AI - Search | RUOCHI.AI

Applications

Route finding

Route finding is perhaps the most canonical example of a search problem. We are given as the input a map, a source point and a destination point. The goal is to output a sequence of actions (e.g., go straight, turn left, or turn right) that will take us from the source to the destination.
We might evaluate action sequences based on an objective (distance, time, or pleasantness).

Robot motion planning

In robot motion planning, the goal is get a robot to move from one position/pose to another. The desired output trajectory consists of individual actions, each action corresponding to moving or rotating the joints by a small amount.
Again, we might evaluate action sequences based on various resources like time or energy.

Search Problems

Recall the modeling-inference-learning paradigm. For reflex-based classifiers, modeling consisted of choos- ing the features and the neural network architecture; inference was trivial forward computation of the output given the input; and learning involved using stochastic gradient descent on the gradient of the loss function, which might involve backpropagation.
Today, we will focus on the modeling and inference part of search problems. The next lecture will cover learning.

Definitions

$S_{start}$: staring state$
Actions(s): possible actions
Cons(s,a): action cost
Succ(s,a): successor
IsEnd(s): reached end state?

We will build what we will call a search tree. The root of the tree is the start state $S_{start}$ , and the leaves are the end states (IsEnd(s) is true).

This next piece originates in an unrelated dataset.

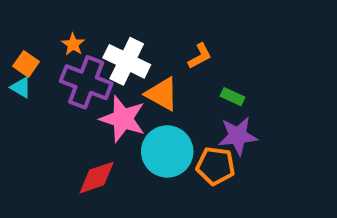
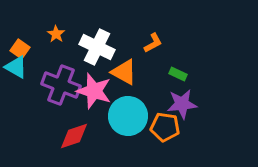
purple cross: (86, 82) -> (61, 85), moved
cyan triangle: (21, 87) -> (16, 67), size x1.4

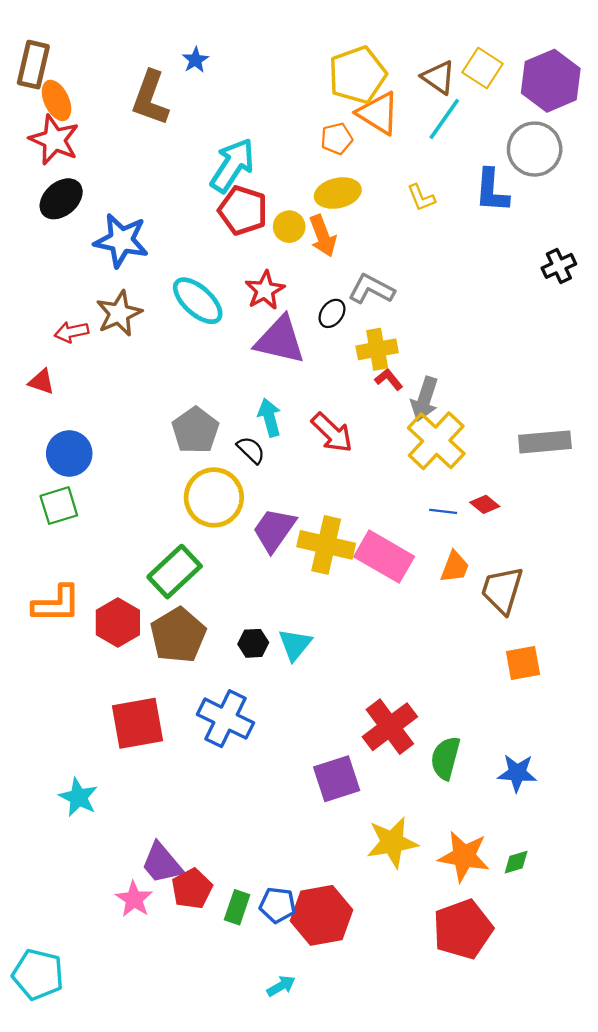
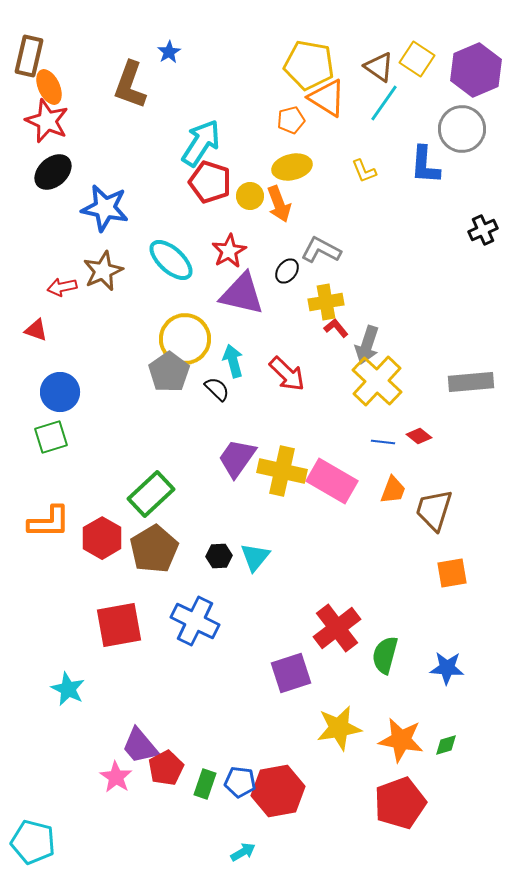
yellow pentagon: (357, 75) -> (309, 65), turned 30
yellow circle: (214, 497) -> (185, 339), moved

Each edge leaving a node s corresponds to a possible action $a \in \text{Actions(s)}$ that could be performed in state s. The edge is labeled with the action and its cost, written a : Cost(s,a). The action leads deterministically to the successor state Succ(s,a), represented by the child node.

In summary, each root-to-leaf path represents a possible action sequence, and the sum of the costs of the edges is the cost of that path. The goal is to find the root-to-leaf path that ends in a valid end state with minimum cost.

Note that in code, we usually do not build the search tree as a concrete data structure. The search tree is used merely to visualize the computation of the search algorithms and study the structure of the search problem.

Transportation example

Street with blocks numbered 1 to n.

Walking from s to s + 1 takes 1 minute.

Taking a magic tram from s to 2s takes 2 minutes. 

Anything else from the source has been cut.